Like the famous George H.W. Bush moment when he had never seen a grocery scanner, our Treasury Secretary Timothy Geithner made the following public comments:
Sept. 9 (Bloomberg) -- U.S. consumers are starting to save more money after years of accumulating too much debt. "Over the past generation, we have gone from a nation of savers to one of borrowers," Geithner said at an event with Vice President Joe Biden at Syracuse University in New York today. "We have devoted too many resources to consumption and not enough to investment."

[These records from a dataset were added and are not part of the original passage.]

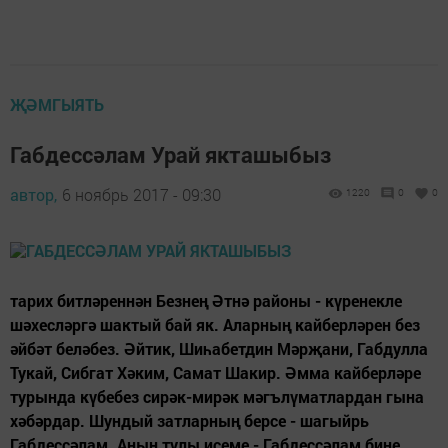
ҖӘМГЫЯТЬ
Габдессәлам Урай якташыбыз
автор,
6 ноябрь 2017 - 09:30
1220
0
0
тарих битләреннән Безнең Әтнә районы - күренекле
шәхесләргә шактый бай як. Аларның кайберлә­рен без
әйбәт беләбез. Әйтик, Шиһабетдин Мәрҗани, Габдулла
Тукай, Сибгат Хәким, Самат Шакир. Әмма кайберләре
турында күбебез сирәк-мирәк мәгълүматлардан гына
хәбәрдар. Шундый затларның берсе - шагыйрь
Габдессәлам. Аның тулы исеме - Габдессәлам бине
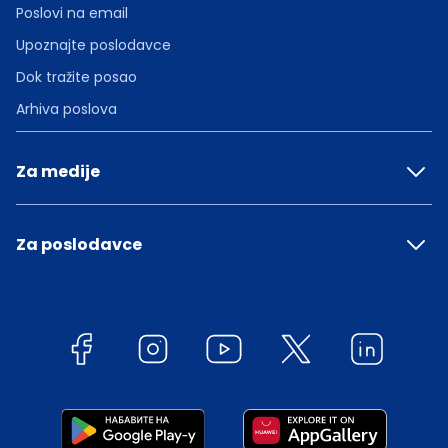
Poslovi na email
Upoznajte poslodavce
Dok tražite posao
Arhiva poslova
Za medije
Za poslodavce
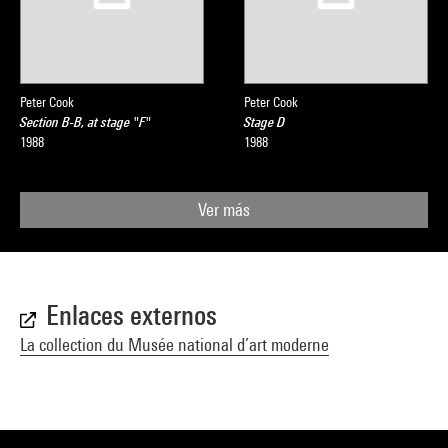
Peter Cook
Peter Cook
Section B-B, at stage "F"
Stage D
1988
1988
Ver más
Enlaces externos
La collection du Musée national d’art moderne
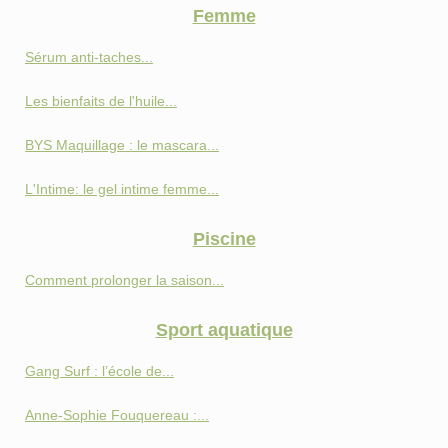
Femme
Sérum anti-taches...
Les bienfaits de l'huile...
BYS Maquillage : le mascara...
L'Intime: le gel intime femme...
Piscine
Comment prolonger la saison...
Sport aquatique
Gang Surf : l’école de...
Anne-Sophie Fouquereau :...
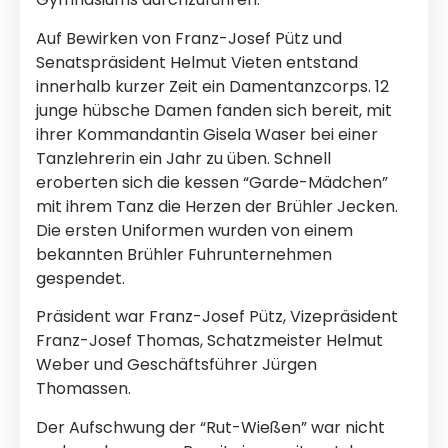
Auf Bewirken von Franz-Josef Pütz und
Senatspräsident Helmut Vieten entstand
innerhalb kurzer Zeit ein Damentanzcorps. 12
junge hübsche Damen fanden sich bereit, mit
ihrer Kommandantin Gisela Waser bei einer
Tanzlehrerin ein Jahr zu üben. Schnell
eroberten sich die kessen “Garde-Mädchen”
mit ihrem Tanz die Herzen der Brühler Jecken.
Die ersten Uniformen wurden von einem
bekannten Brühler Fuhrunternehmen
gespendet.
Präsident war Franz-Josef Pütz, Vizepräsident
Franz-Josef Thomas, Schatzmeister Helmut
Weber und Geschäftsführer Jürgen
Thomassen.
Der Aufschwung der “Rut-Wießen” war nicht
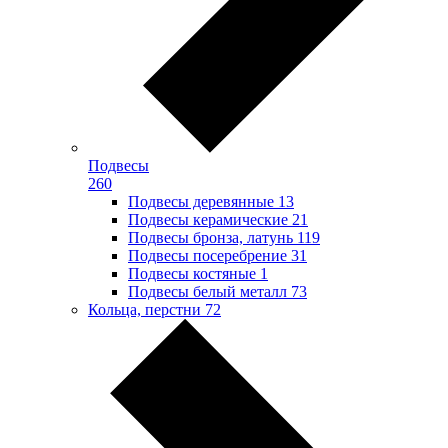
Подвесы
260
Подвесы деревянные
13
Подвесы керамические
21
Подвесы бронза, латунь
119
Подвесы посеребрение
31
Подвесы костяные
1
Подвесы белый металл
73
Кольца, перстни
72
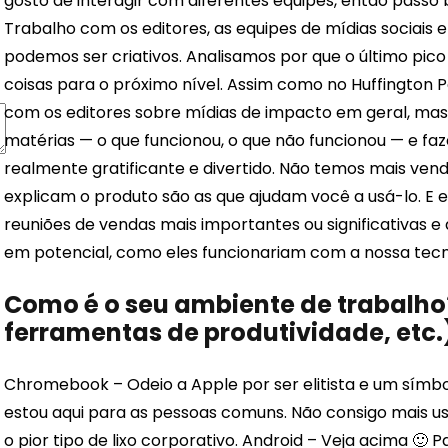
gosto de interagir com diferentes equipes, então passo
Trabalho com os editores, as equipes de mídias sociais e
podemos ser criativos. Analisamos por que o último pic
coisas para o próximo nível. Assim como no Huffington 
com os editores sobre mídias de impacto em geral, mas 
matérias — o que funcionou, o que não funcionou — e faz
realmente gratificante e divertido. Não temos mais ve
explicam o produto são as que ajudam você a usá-lo. E eu
reuniões de vendas mais importantes ou significativas e
em potencial, como eles funcionariam com a nossa tecno
Como é o seu ambiente de trabalho?
ferramentas de produtividade, etc.
Chromebook – Odeio a Apple por ser elitista e um símbol
estou aqui para as pessoas comuns. Não consigo mais u
o pior tipo de lixo corporativo. Android – Veja acima 🙂 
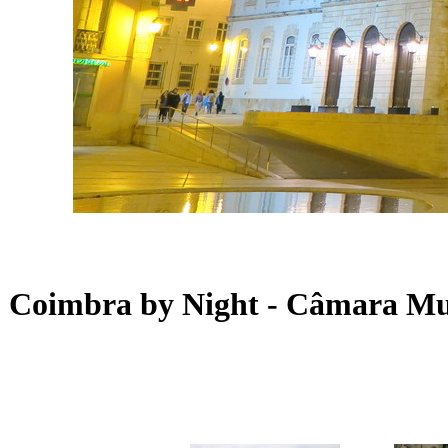
Coimbra by Night - Câmara Mun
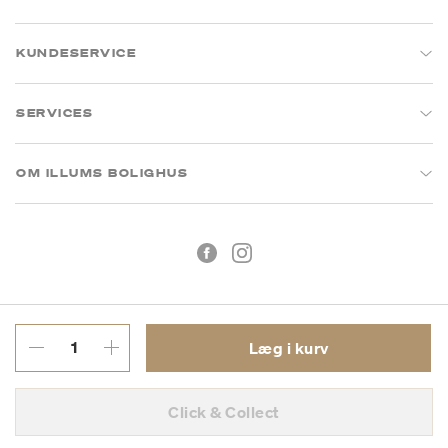
KUNDESERVICE
SERVICES
OM ILLUMS BOLIGHUS
Læg i kurv
Handelsbetingelser
Privatlivspolitik
Click & Collect
CVR: 26573394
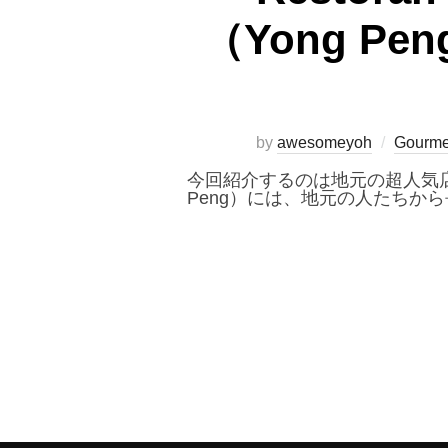
（Yong 
by
awesomeyoh
Gourme
今回紹介するのは地元の超人気店「Res
Peng）には、地元の人たちか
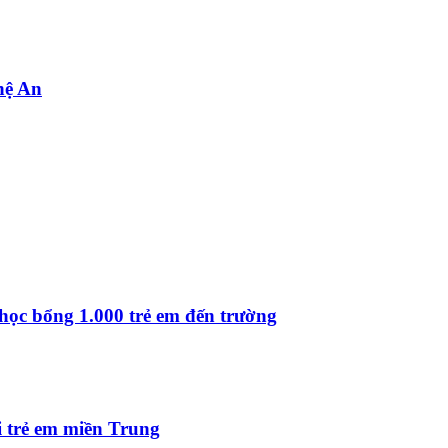
ghệ An
ọc bổng 1.000 trẻ em đến trường
i trẻ em miền Trung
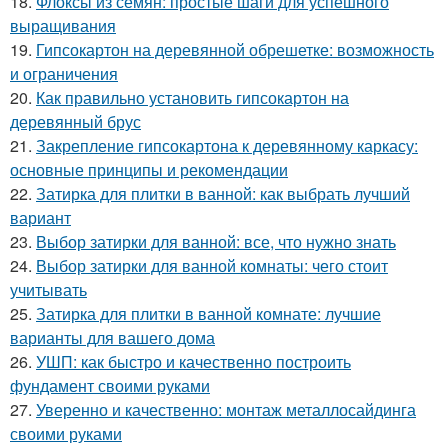
18.
Флоксы из семян: простые шаги для успешного
выращивания
19.
Гипсокартон на деревянной обрешетке: возможность
и ограничения
20.
Как правильно установить гипсокартон на
деревянный брус
21.
Закрепление гипсокартона к деревянному каркасу:
основные принципы и рекомендации
22.
Затирка для плитки в ванной: как выбрать лучший
вариант
23.
Выбор затирки для ванной: все, что нужно знать
24.
Выбор затирки для ванной комнаты: чего стоит
учитывать
25.
Затирка для плитки в ванной комнате: лучшие
варианты для вашего дома
26.
УШП: как быстро и качественно построить
фундамент своими руками
27.
Уверенно и качественно: монтаж металлосайдинга
своими руками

"We have devoted too many resources to consumption and not enough to investment."
Tie me to the mast and pour hot wax in my ears, and whatever you do, don't cut the ropes for how could one resist a siren's song so sweet.
"U.S. consumers are starting to save more money after years of accumulating too much debt."
The billions of dollars in bank losses made good by government loans seems to have escaped his memory. This is where an average person could assist the Treasury Secretary and whisper in his ear, "Sir, wages have been going down for all but the top 20% of the economy. They don't have the money to save and medical bills account for 3 of every 5 bankruptcies. And besides, sir, the TARP money was used to replace the money put in the bank by savers."
Americans are saving more because they are, in point of fact, terrified, and after listening to Mr. Geithner, their reasoning appears sound. We are in a depression and if we all save our money the depression only grows worse. Then the boss man lays off more workers and the fear is multiplied to the next level. I guess the Treasury plan is for us all to go back into the stock market and invest.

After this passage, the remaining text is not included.